### TASK TO COMPLETE
Keeping every word intact, reproduce all of the records.

(Stored data entries)
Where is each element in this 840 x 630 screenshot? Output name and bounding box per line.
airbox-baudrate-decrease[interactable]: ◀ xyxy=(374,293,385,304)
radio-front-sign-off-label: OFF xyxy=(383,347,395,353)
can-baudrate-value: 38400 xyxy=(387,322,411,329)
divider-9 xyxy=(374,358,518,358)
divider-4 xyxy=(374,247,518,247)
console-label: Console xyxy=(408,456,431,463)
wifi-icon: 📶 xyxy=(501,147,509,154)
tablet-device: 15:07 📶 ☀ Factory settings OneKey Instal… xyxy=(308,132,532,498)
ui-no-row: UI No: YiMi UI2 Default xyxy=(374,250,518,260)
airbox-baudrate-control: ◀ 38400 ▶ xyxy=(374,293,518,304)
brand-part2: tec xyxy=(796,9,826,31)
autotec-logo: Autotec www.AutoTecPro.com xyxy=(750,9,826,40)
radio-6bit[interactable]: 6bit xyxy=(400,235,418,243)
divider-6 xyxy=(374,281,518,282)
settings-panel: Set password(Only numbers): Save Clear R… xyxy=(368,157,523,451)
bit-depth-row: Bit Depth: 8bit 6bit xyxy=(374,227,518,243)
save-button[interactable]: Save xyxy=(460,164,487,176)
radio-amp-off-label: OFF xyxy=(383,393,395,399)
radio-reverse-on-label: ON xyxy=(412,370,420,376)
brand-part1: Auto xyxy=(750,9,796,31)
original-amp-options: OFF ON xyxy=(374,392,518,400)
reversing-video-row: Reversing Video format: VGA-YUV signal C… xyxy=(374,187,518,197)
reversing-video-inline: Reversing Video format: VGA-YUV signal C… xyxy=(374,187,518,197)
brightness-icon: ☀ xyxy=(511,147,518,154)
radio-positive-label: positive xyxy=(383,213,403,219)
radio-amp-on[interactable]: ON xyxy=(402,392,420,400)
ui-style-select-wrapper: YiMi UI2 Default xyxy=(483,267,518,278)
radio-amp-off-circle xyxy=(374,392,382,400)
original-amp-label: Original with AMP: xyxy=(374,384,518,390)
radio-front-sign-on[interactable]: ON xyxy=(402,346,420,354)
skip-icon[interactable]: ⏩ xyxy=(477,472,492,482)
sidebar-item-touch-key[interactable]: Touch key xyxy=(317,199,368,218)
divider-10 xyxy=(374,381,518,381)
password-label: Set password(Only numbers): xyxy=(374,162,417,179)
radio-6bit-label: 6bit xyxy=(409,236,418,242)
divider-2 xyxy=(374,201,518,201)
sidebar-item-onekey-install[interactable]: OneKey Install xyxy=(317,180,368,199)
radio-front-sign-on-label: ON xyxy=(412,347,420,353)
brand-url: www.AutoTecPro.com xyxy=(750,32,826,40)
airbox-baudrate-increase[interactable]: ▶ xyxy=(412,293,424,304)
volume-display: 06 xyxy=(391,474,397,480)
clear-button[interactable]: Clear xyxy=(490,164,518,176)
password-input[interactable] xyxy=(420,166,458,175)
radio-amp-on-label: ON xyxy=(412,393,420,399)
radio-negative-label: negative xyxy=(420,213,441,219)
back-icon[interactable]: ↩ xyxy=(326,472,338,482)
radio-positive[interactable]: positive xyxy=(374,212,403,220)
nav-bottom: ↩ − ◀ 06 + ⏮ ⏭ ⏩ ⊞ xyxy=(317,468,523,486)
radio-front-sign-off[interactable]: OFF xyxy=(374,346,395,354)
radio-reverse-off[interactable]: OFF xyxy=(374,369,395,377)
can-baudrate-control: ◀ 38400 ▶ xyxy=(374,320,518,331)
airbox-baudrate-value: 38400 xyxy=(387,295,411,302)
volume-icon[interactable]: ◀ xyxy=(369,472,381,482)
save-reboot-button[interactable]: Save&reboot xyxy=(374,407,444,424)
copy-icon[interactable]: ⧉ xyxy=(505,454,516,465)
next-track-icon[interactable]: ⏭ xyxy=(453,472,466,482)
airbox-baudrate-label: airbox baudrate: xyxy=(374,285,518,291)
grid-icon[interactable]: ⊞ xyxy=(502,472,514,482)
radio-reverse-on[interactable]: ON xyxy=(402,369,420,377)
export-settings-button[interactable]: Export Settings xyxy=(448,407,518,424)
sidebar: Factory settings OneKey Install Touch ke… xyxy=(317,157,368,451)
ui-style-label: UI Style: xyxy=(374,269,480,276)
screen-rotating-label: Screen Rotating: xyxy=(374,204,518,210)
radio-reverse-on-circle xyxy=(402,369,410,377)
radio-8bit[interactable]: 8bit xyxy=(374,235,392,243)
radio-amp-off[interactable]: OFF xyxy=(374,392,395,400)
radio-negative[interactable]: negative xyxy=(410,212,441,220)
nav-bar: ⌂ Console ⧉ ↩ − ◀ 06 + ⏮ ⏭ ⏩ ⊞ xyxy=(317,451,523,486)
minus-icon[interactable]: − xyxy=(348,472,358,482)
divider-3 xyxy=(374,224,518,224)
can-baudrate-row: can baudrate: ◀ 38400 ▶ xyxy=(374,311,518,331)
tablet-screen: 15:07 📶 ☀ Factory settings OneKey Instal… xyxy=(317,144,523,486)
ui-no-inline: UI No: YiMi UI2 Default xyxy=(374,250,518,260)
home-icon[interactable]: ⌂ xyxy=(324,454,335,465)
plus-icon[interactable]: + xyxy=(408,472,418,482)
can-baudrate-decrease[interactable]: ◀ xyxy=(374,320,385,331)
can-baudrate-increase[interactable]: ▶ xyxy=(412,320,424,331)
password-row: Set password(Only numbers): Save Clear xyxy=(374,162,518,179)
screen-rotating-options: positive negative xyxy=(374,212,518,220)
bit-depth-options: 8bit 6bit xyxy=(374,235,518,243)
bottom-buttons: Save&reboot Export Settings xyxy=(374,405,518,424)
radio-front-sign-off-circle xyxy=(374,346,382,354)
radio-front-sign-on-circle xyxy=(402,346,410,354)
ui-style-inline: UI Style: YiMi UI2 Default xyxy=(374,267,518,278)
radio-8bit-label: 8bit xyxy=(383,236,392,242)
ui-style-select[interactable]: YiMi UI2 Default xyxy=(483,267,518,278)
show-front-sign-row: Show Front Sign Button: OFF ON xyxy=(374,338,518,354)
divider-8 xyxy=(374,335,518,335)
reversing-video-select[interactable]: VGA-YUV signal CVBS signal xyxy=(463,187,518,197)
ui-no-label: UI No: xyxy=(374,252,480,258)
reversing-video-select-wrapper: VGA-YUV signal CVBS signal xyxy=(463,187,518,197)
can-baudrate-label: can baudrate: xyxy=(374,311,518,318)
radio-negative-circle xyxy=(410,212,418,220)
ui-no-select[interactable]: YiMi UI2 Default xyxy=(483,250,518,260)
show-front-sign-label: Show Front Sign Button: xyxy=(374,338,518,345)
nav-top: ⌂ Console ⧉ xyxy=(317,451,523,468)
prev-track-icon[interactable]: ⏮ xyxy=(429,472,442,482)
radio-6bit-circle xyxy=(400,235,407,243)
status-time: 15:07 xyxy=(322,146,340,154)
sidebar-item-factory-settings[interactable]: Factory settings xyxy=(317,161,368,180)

### RESPONSE TO THIS TASK
Where is each element in this 840 x 630 screenshot? Output name and bounding box per line.
airbox-baudrate-decrease[interactable]: ◀ xyxy=(374,293,385,304)
radio-front-sign-off-label: OFF xyxy=(383,347,395,353)
can-baudrate-value: 38400 xyxy=(387,322,411,329)
divider-9 xyxy=(374,358,518,358)
divider-4 xyxy=(374,247,518,247)
console-label: Console xyxy=(408,456,431,463)
wifi-icon: 📶 xyxy=(501,147,509,154)
tablet-device: 15:07 📶 ☀ Factory settings OneKey Instal… xyxy=(308,132,532,498)
ui-no-row: UI No: YiMi UI2 Default xyxy=(374,250,518,260)
airbox-baudrate-control: ◀ 38400 ▶ xyxy=(374,293,518,304)
brand-part2: tec xyxy=(796,9,826,31)
autotec-logo: Autotec www.AutoTecPro.com xyxy=(750,9,826,40)
radio-6bit[interactable]: 6bit xyxy=(400,235,418,243)
divider-6 xyxy=(374,281,518,282)
settings-panel: Set password(Only numbers): Save Clear R… xyxy=(368,157,523,451)
bit-depth-row: Bit Depth: 8bit 6bit xyxy=(374,227,518,243)
save-button[interactable]: Save xyxy=(460,164,487,176)
radio-amp-off-label: OFF xyxy=(383,393,395,399)
radio-reverse-on-label: ON xyxy=(412,370,420,376)
brand-part1: Auto xyxy=(750,9,796,31)
original-amp-options: OFF ON xyxy=(374,392,518,400)
reversing-video-row: Reversing Video format: VGA-YUV signal C… xyxy=(374,187,518,197)
reversing-video-inline: Reversing Video format: VGA-YUV signal C… xyxy=(374,187,518,197)
brightness-icon: ☀ xyxy=(511,147,518,154)
radio-positive-label: positive xyxy=(383,213,403,219)
radio-amp-on[interactable]: ON xyxy=(402,392,420,400)
ui-style-select-wrapper: YiMi UI2 Default xyxy=(483,267,518,278)
radio-amp-off-circle xyxy=(374,392,382,400)
original-amp-label: Original with AMP: xyxy=(374,384,518,390)
radio-front-sign-on[interactable]: ON xyxy=(402,346,420,354)
skip-icon[interactable]: ⏩ xyxy=(477,472,492,482)
sidebar-item-touch-key[interactable]: Touch key xyxy=(317,199,368,218)
divider-10 xyxy=(374,381,518,381)
password-label: Set password(Only numbers): xyxy=(374,162,417,179)
radio-6bit-label: 6bit xyxy=(409,236,418,242)
divider-2 xyxy=(374,201,518,201)
sidebar-item-onekey-install[interactable]: OneKey Install xyxy=(317,180,368,199)
radio-front-sign-on-label: ON xyxy=(412,347,420,353)
brand-url: www.AutoTecPro.com xyxy=(750,32,826,40)
airbox-baudrate-increase[interactable]: ▶ xyxy=(412,293,424,304)
volume-display: 06 xyxy=(391,474,397,480)
clear-button[interactable]: Clear xyxy=(490,164,518,176)
password-input[interactable] xyxy=(420,166,458,175)
radio-amp-on-label: ON xyxy=(412,393,420,399)
radio-negative-label: negative xyxy=(420,213,441,219)
back-icon[interactable]: ↩ xyxy=(326,472,338,482)
radio-positive[interactable]: positive xyxy=(374,212,403,220)
nav-bottom: ↩ − ◀ 06 + ⏮ ⏭ ⏩ ⊞ xyxy=(317,468,523,486)
radio-front-sign-off[interactable]: OFF xyxy=(374,346,395,354)
radio-reverse-off[interactable]: OFF xyxy=(374,369,395,377)
can-baudrate-control: ◀ 38400 ▶ xyxy=(374,320,518,331)
airbox-baudrate-value: 38400 xyxy=(387,295,411,302)
volume-icon[interactable]: ◀ xyxy=(369,472,381,482)
save-reboot-button[interactable]: Save&reboot xyxy=(374,407,444,424)
copy-icon[interactable]: ⧉ xyxy=(505,454,516,465)
next-track-icon[interactable]: ⏭ xyxy=(453,472,466,482)
airbox-baudrate-label: airbox baudrate: xyxy=(374,285,518,291)
grid-icon[interactable]: ⊞ xyxy=(502,472,514,482)
radio-reverse-on[interactable]: ON xyxy=(402,369,420,377)
export-settings-button[interactable]: Export Settings xyxy=(448,407,518,424)
sidebar: Factory settings OneKey Install Touch ke… xyxy=(317,157,368,451)
ui-style-label: UI Style: xyxy=(374,269,480,276)
screen-rotating-label: Screen Rotating: xyxy=(374,204,518,210)
radio-reverse-on-circle xyxy=(402,369,410,377)
radio-8bit[interactable]: 8bit xyxy=(374,235,392,243)
radio-amp-off[interactable]: OFF xyxy=(374,392,395,400)
radio-negative[interactable]: negative xyxy=(410,212,441,220)
nav-bar: ⌂ Console ⧉ ↩ − ◀ 06 + ⏮ ⏭ ⏩ ⊞ xyxy=(317,451,523,486)
minus-icon[interactable]: − xyxy=(348,472,358,482)
divider-3 xyxy=(374,224,518,224)
can-baudrate-row: can baudrate: ◀ 38400 ▶ xyxy=(374,311,518,331)
tablet-screen: 15:07 📶 ☀ Factory settings OneKey Instal… xyxy=(317,144,523,486)
ui-no-inline: UI No: YiMi UI2 Default xyxy=(374,250,518,260)
home-icon[interactable]: ⌂ xyxy=(324,454,335,465)
plus-icon[interactable]: + xyxy=(408,472,418,482)
can-baudrate-decrease[interactable]: ◀ xyxy=(374,320,385,331)
can-baudrate-increase[interactable]: ▶ xyxy=(412,320,424,331)
password-row: Set password(Only numbers): Save Clear xyxy=(374,162,518,179)
screen-rotating-options: positive negative xyxy=(374,212,518,220)
bit-depth-options: 8bit 6bit xyxy=(374,235,518,243)
bottom-buttons: Save&reboot Export Settings xyxy=(374,405,518,424)
radio-front-sign-off-circle xyxy=(374,346,382,354)
radio-front-sign-on-circle xyxy=(402,346,410,354)
ui-style-inline: UI Style: YiMi UI2 Default xyxy=(374,267,518,278)
radio-8bit-label: 8bit xyxy=(383,236,392,242)
ui-style-select[interactable]: YiMi UI2 Default xyxy=(483,267,518,278)
show-front-sign-row: Show Front Sign Button: OFF ON xyxy=(374,338,518,354)
divider-8 xyxy=(374,335,518,335)
reversing-video-select[interactable]: VGA-YUV signal CVBS signal xyxy=(463,187,518,197)
ui-no-label: UI No: xyxy=(374,252,480,258)
reversing-video-select-wrapper: VGA-YUV signal CVBS signal xyxy=(463,187,518,197)
can-baudrate-label: can baudrate: xyxy=(374,311,518,318)
radio-negative-circle xyxy=(410,212,418,220)
ui-no-select[interactable]: YiMi UI2 Default xyxy=(483,250,518,260)
show-front-sign-label: Show Front Sign Button: xyxy=(374,338,518,345)
nav-top: ⌂ Console ⧉ xyxy=(317,451,523,468)
prev-track-icon[interactable]: ⏮ xyxy=(429,472,442,482)
radio-6bit-circle xyxy=(400,235,407,243)
status-time: 15:07 xyxy=(322,146,340,154)
sidebar-item-factory-settings[interactable]: Factory settings xyxy=(317,161,368,180)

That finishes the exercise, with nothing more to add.